Web crawler: A Scrapy Crawl Spider Tutorial

in #tutorial7 years ago (edited)

Have you ever had to extract lots of data from a website? There is a very simple solution called Scrapy that fits everyone’s requirements. Scrapy is a Python module that lets you easily write your own specialized web crawler.

1. Setup your environment

I usually use Vagrant boxes for Python applications. So, to easily setup a basic scrapy environment just copy and run this Vagrant config and it will provision the box automatically with all dependencies for Scrapy.
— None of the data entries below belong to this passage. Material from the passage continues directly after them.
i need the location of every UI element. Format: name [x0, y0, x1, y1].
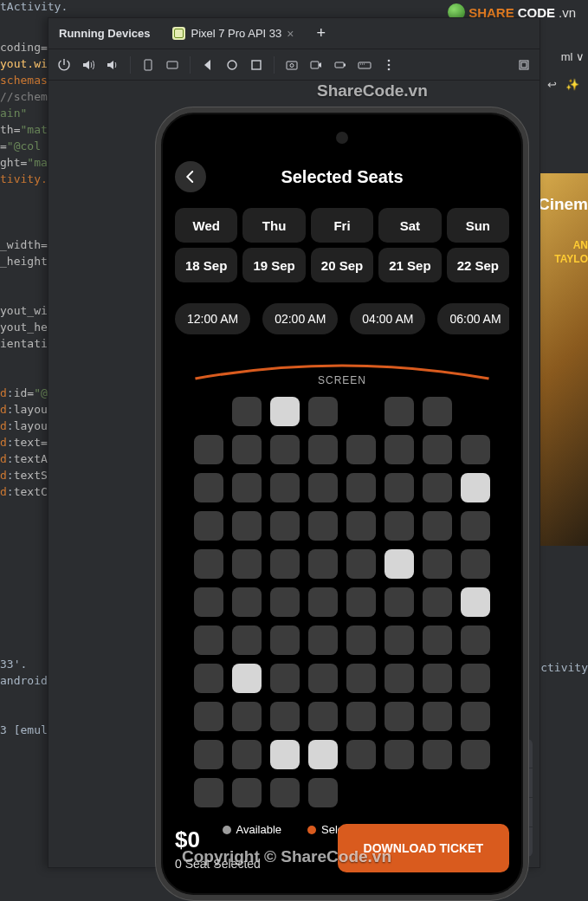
seat-r8-c2[interactable] — [270, 702, 300, 731]
seat-r3-c2[interactable] — [270, 511, 300, 541]
rotate-right-icon[interactable] — [165, 58, 179, 72]
seat-r9-c6[interactable] — [423, 740, 452, 769]
keyboard-icon[interactable] — [358, 58, 372, 72]
seat-r7-c1[interactable] — [232, 664, 262, 693]
seat-r7-c5[interactable] — [384, 664, 414, 693]
seat-r3-c3[interactable] — [308, 511, 338, 541]
seat-r3-c5[interactable] — [384, 511, 414, 541]
seat-r6-c5[interactable] — [384, 626, 414, 655]
seat-r8-c0[interactable] — [194, 702, 223, 731]
seat-r9-c5[interactable] — [384, 740, 414, 769]
date-item-sun[interactable]: Sun 22 Sep — [447, 208, 509, 282]
seat-r6-c2[interactable] — [270, 626, 300, 655]
seat-r0-c6[interactable] — [423, 397, 452, 426]
seat-r0-c1[interactable] — [232, 397, 262, 426]
seat-r4-c2[interactable] — [270, 549, 300, 579]
seat-r5-c1[interactable] — [232, 587, 262, 617]
time-0200[interactable]: 02:00 AM — [262, 303, 338, 334]
volume-up-icon[interactable] — [81, 58, 95, 72]
seat-r6-c1[interactable] — [232, 626, 262, 655]
magic-wand-icon[interactable]: ✨ — [565, 78, 579, 91]
seat-r10-c2[interactable] — [270, 778, 300, 807]
seat-r1-c5[interactable] — [384, 435, 414, 464]
seat-r0-c5[interactable] — [384, 397, 414, 426]
seat-r4-c1[interactable] — [232, 549, 262, 579]
screenshot-icon[interactable] — [285, 58, 299, 72]
seat-r1-c3[interactable] — [308, 435, 338, 464]
seat-r1-c2[interactable] — [270, 435, 300, 464]
seat-r10-c1[interactable] — [232, 778, 262, 807]
home-icon[interactable] — [225, 58, 239, 72]
seat-r3-c1[interactable] — [232, 511, 262, 541]
seat-r2-c2[interactable] — [270, 473, 300, 502]
seat-r2-c6[interactable] — [423, 473, 452, 502]
date-item-wed[interactable]: Wed 18 Sep — [175, 208, 237, 282]
seat-r1-c6[interactable] — [423, 435, 452, 464]
seat-r1-c4[interactable] — [346, 435, 376, 464]
rotate-left-icon[interactable] — [141, 58, 155, 72]
date-item-fri[interactable]: Fri 20 Sep — [311, 208, 373, 282]
more-icon[interactable] — [382, 58, 396, 72]
close-tab-icon[interactable]: × — [287, 27, 294, 41]
seat-r1-c0[interactable] — [194, 435, 223, 464]
seat-r4-c3[interactable] — [308, 549, 338, 579]
seat-r5-c4[interactable] — [346, 587, 376, 617]
seat-r6-c4[interactable] — [346, 626, 376, 655]
volume-down-icon[interactable] — [106, 58, 120, 72]
seat-r10-c0[interactable] — [194, 778, 223, 807]
time-1200[interactable]: 12:00 AM — [175, 303, 250, 334]
seat-r2-c0[interactable] — [194, 473, 223, 502]
seat-r8-c4[interactable] — [346, 702, 376, 731]
seat-r10-c3[interactable] — [308, 778, 338, 807]
seat-r9-c0[interactable] — [194, 740, 223, 769]
time-0600[interactable]: 06:00 AM — [437, 303, 509, 334]
seat-r6-c0[interactable] — [194, 626, 223, 655]
seat-r4-c5[interactable] — [384, 549, 414, 579]
seat-r3-c0[interactable] — [194, 511, 223, 541]
date-item-sat[interactable]: Sat 21 Sep — [378, 208, 441, 282]
seat-r1-c7[interactable] — [461, 435, 490, 464]
seat-r2-c4[interactable] — [346, 473, 376, 502]
seat-r6-c3[interactable] — [308, 626, 338, 655]
seat-r3-c6[interactable] — [423, 511, 452, 541]
seat-r8-c7[interactable] — [461, 702, 490, 731]
record-icon[interactable] — [309, 58, 323, 72]
seat-r6-c7[interactable] — [461, 626, 490, 655]
seat-r9-c3[interactable] — [308, 740, 338, 769]
seat-r5-c0[interactable] — [194, 587, 223, 617]
seat-r3-c4[interactable] — [346, 511, 376, 541]
back-icon[interactable] — [201, 58, 215, 72]
seat-r7-c2[interactable] — [270, 664, 300, 693]
seat-r9-c2[interactable] — [270, 740, 300, 769]
seat-r1-c1[interactable] — [232, 435, 262, 464]
seat-r8-c3[interactable] — [308, 702, 338, 731]
tab-running-devices[interactable]: Running Devices — [59, 27, 150, 40]
seat-r4-c7[interactable] — [461, 549, 490, 579]
seat-r2-c5[interactable] — [384, 473, 414, 502]
seat-r8-c1[interactable] — [232, 702, 262, 731]
seat-r0-c2[interactable] — [270, 397, 300, 426]
tab-device-pixel[interactable]: Pixel 7 Pro API 33 × — [172, 27, 294, 41]
seat-r7-c0[interactable] — [194, 664, 223, 693]
seat-r0-c3[interactable] — [308, 397, 338, 426]
seat-r7-c4[interactable] — [346, 664, 376, 693]
settings-battery-icon[interactable] — [333, 58, 347, 72]
seat-r9-c1[interactable] — [232, 740, 262, 769]
rewind-icon[interactable]: ↩︎ — [547, 78, 557, 91]
seat-r2-c3[interactable] — [308, 473, 338, 502]
seat-r9-c7[interactable] — [461, 740, 490, 769]
frame-icon[interactable] — [517, 58, 531, 72]
seat-r4-c6[interactable] — [423, 549, 452, 579]
seat-r7-c6[interactable] — [423, 664, 452, 693]
seat-r6-c6[interactable] — [423, 626, 452, 655]
seat-r2-c7[interactable] — [461, 473, 490, 502]
seat-r5-c2[interactable] — [270, 587, 300, 617]
seat-r3-c7[interactable] — [461, 511, 490, 541]
overview-icon[interactable] — [249, 58, 263, 72]
seat-r2-c1[interactable] — [232, 473, 262, 502]
seat-r4-c4[interactable] — [346, 549, 376, 579]
seat-r7-c3[interactable] — [308, 664, 338, 693]
power-icon[interactable] — [57, 58, 71, 72]
seat-r5-c3[interactable] — [308, 587, 338, 617]
seat-r9-c4[interactable] — [346, 740, 376, 769]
Vagrant.configure(2) do |config|
 
  config.vm.box = "ubuntu/trusty64"
  config.vm.synced_folder "./", "/vagrant_data"
 
  config.vm.provider "virtualbox" do |vb|
     vb.gui = false
     vb.memory = "2048"
  end
  
  config.vm.provision "shell", inline: <<-SHELL
     sudo apt-key adv --keyserver hkp://keyserver.ubuntu.com:80 --recv 627220E7
     echo 'deb http://archive.scrapy.org/ubuntu scrapy main' | sudo tee /etc/apt/sources.list.d/scrapy.list
     sudo apt-get update && sudo apt-get install scrapy -y
     sudo pip install pyasn1 --upgrade
  SHELL
 
end

Alternatively, just copy the code in the provision section and paste it into your terminal.

sudo apt-key adv --keyserver hkp://keyserver.ubuntu.com:80 --recv 627220E7
echo 'deb http://archive.scrapy.org/ubuntu scrapy main' | sudo tee /etc/apt/sources.list.d/scrapy.list
sudo apt-get update && sudo apt-get install scrapy -y
sudo pip install pyasn1 --upgrade

If everything is installed correctly, you should be able to open the Scrapy shell by typing:

scrapy shell "https://google.com"

2. Writing a minimal web crawler.

We are ready to build our first crawl spider! Fortunately, this is a pretty easy task thanks to Scrapy. In the next steps, we will build a spider that crawls all blog posts of a basic wordpress page. The following code demonstrates how the basic crawl spider looks like:

from scrapy.spiders import CrawlSpider, Rule
from scrapy.linkextractors import LinkExtractor
 
class ExampleSpider(CrawlSpider):
    name = "my-crawler" #Spider name
    allowed_domains = ["example.com"] # Which (sub-)domains shall be scraped?
    start_urls = ["https://example.com/"] # Start with this one
    rules = [Rule(LinkExtractor(), callback='parse_item', follow=True)] # Follow any link scrapy finds (that is allowed).
 
    def parse_item(self, response):
        print('Got a response from %s.' % response.url)

Save this code into a file named spider.py and run it with:

scrapy runspider spider.py

3. How to adapt the crawler to extract only specific parts of a page.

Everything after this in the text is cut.